When Kayla Mueller, a 26-year-old a humanitarian aid worker from Prescott, Arizona, was kidnapped by ISIS in 2013, the group didn’t yet have international name recognition. Three years later, her parents are still searching for answers about why non-governmental organization and the U.S. government didn’t do more to bring their daughter back to safety. In the above ABC News interview, Mueller’s parents reveal their quest to find out more about their daughter’s ordeal.
Mueller was kidnapped from a Médecins Sans Frontières (also known as Doctors Without Borders) vehicle. However, MSF refused to help Mueller’s parents, Carl and Marsha Mueller, rescue their daughter from captivity and claimed that she was not working for them. “They’re a fabulous organization. They do wonderful work,” Carl Mueller said of MSF in on ABC’s 20/20. “But somewhere in a boardroom they decided to leave our daughter there to be tortured and raped.”
For 17 months, her parents were in direct communication with the Islamic State, sending their own videos to the terrorist organization to plead for their daughter’s release. Mueller’s parents exchanged 27 emails with their daughter’s captors in Syria. At one point, her ISIS captors sent a video of Mueller, who stands against a white wall with make up and lighting meticulously arranged. “I’ve been here too long, and I’ve been very sick,” she says. “It’s very terrifying here.”
At one point, ISIS requested a 6 million dollar ransom by a 30-day deadline. However and following a failed U.S. rescue mission, the Muellers claim that government officials threatened them with criminal prosecution if they tried to raise money for their daughter’s ransom. Eighteen months after being kidnapped, Mueller died in ISIS captivity. Her captors claim Mueller died in a Jordanian airstrike; the White House denies that that is the case but confirmed her death on February 10, 2015.

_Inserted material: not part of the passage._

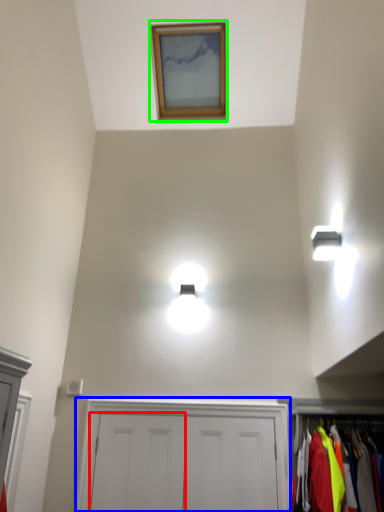 Question: Which object is the closest to the door (highlighted by a red box)? Choose among these: dresser (highlighted by a blue box) or picture frame (highlighted by a green box).

Choices:
 (A) dresser
 (B) picture frame

Answer: (A) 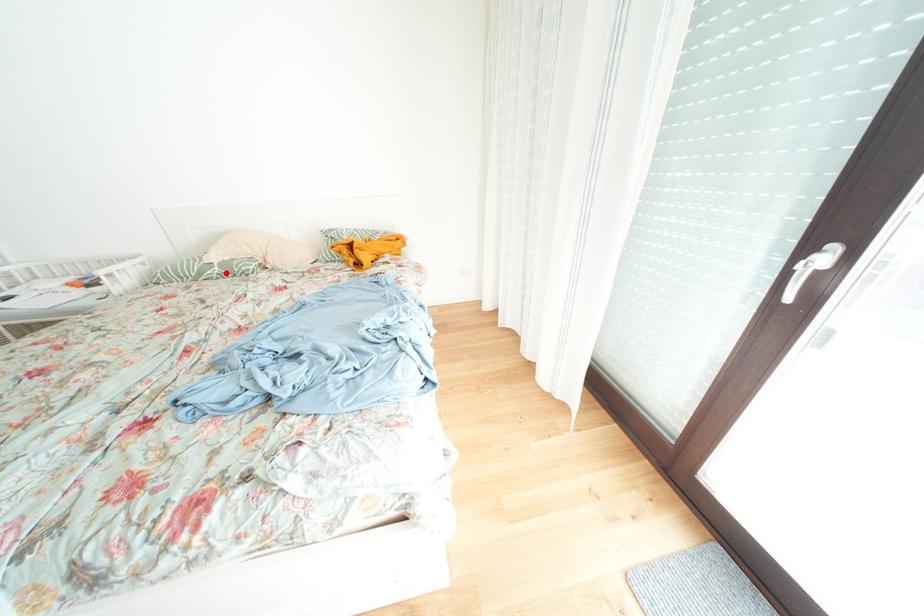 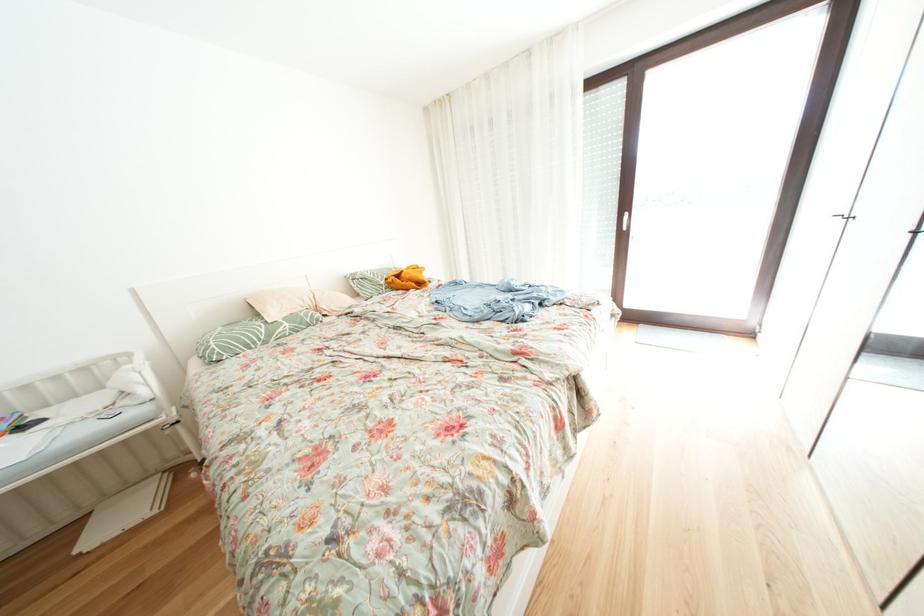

On Saturday, Mueller’s parents cut the ribbon on a new playground that was erected in her honor in Prescott. Arizona Senator John McCain, himself a survivor of torture as a Vietnam War POW, came to the opening to deliver emotional remarks. “I didn’t know Kayla but I sense in every account of her ordeal, the true meaning of humility,” McCain said. “She lived her life for others, she used her hands to relieve suffering. She was not just sympathetic to the plight of the less fortunate, she was moved to action. Her fellow captives spoke of her as an inspiration. Brave and defiant when she was abused and threatened, consoling and selfless to those who shared her suffering.”